# TASK INPUTS
# # #
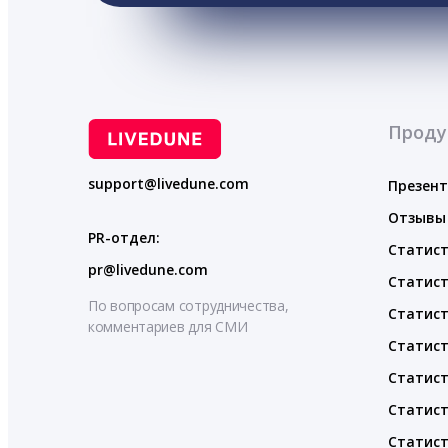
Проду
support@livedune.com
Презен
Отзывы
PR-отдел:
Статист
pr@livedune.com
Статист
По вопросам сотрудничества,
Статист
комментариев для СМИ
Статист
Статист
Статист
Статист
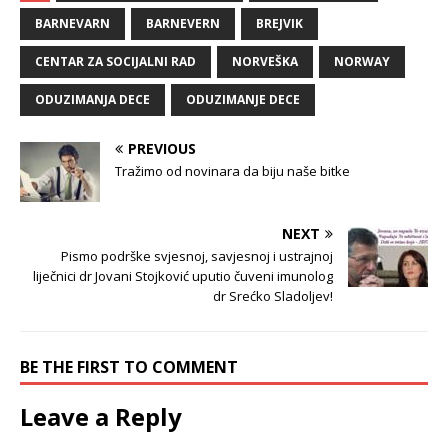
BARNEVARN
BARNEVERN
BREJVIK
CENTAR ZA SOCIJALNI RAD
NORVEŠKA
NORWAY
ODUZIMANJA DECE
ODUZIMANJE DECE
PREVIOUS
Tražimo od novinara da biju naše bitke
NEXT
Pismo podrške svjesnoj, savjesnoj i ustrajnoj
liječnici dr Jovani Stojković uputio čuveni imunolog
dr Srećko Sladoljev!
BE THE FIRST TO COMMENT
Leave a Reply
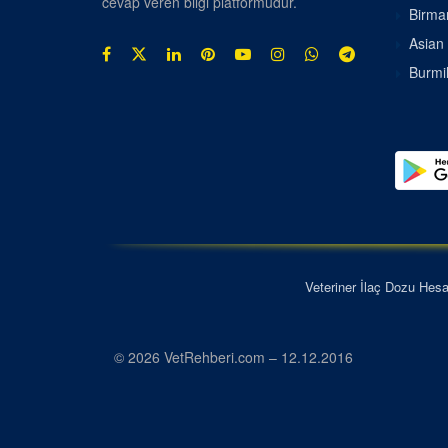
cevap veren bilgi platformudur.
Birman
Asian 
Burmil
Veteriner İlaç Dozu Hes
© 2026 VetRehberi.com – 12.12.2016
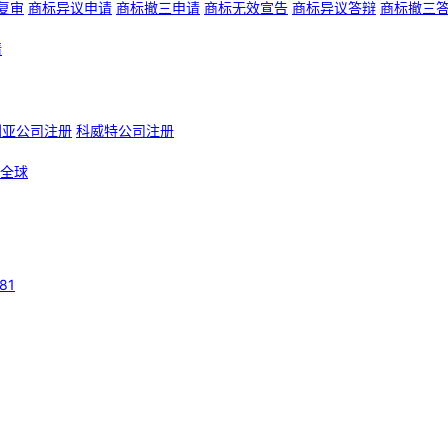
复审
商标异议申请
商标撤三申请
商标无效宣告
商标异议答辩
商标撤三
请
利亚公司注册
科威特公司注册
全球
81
# # #
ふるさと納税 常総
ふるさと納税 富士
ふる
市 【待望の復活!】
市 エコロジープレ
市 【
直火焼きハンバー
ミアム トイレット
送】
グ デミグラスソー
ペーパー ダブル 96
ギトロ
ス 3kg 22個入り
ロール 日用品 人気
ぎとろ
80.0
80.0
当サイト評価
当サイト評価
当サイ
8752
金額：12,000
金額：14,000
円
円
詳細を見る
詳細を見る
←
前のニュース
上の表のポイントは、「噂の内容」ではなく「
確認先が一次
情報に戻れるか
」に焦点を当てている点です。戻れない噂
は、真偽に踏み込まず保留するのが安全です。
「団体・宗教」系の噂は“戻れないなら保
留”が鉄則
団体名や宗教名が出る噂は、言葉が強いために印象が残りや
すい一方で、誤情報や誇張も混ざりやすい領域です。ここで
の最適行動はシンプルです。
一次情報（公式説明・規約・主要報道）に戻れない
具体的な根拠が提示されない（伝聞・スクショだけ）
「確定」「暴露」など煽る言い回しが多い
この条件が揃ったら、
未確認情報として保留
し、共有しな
# # #
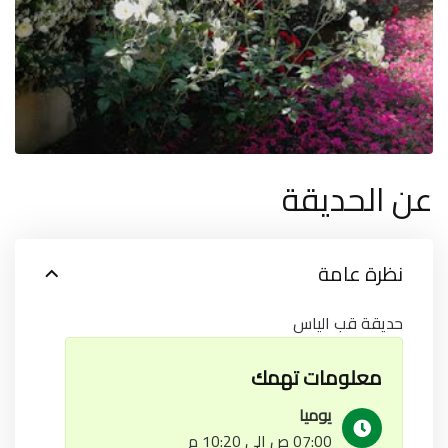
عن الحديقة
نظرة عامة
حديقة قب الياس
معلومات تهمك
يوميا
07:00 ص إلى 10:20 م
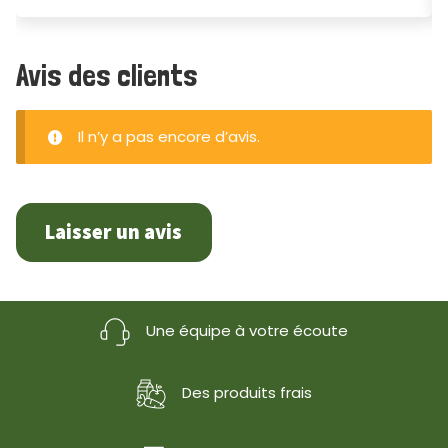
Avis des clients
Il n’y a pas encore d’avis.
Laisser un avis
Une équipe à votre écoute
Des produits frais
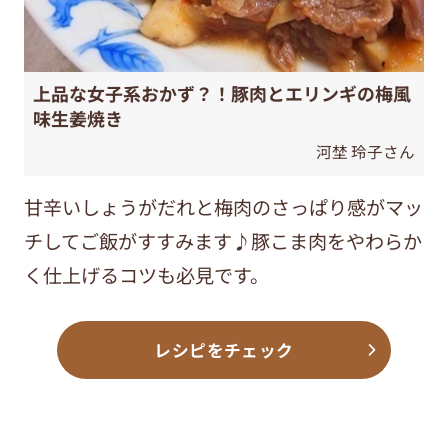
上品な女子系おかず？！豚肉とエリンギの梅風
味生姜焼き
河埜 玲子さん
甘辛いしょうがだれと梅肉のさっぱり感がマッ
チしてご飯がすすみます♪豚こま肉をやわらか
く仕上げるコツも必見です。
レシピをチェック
# # #
# TASK ITEM
Search the listing above for the string "livedune". Copy every line that contains it.

# EXPECTED ANSWER
support@livedune.com
pr@livedune.com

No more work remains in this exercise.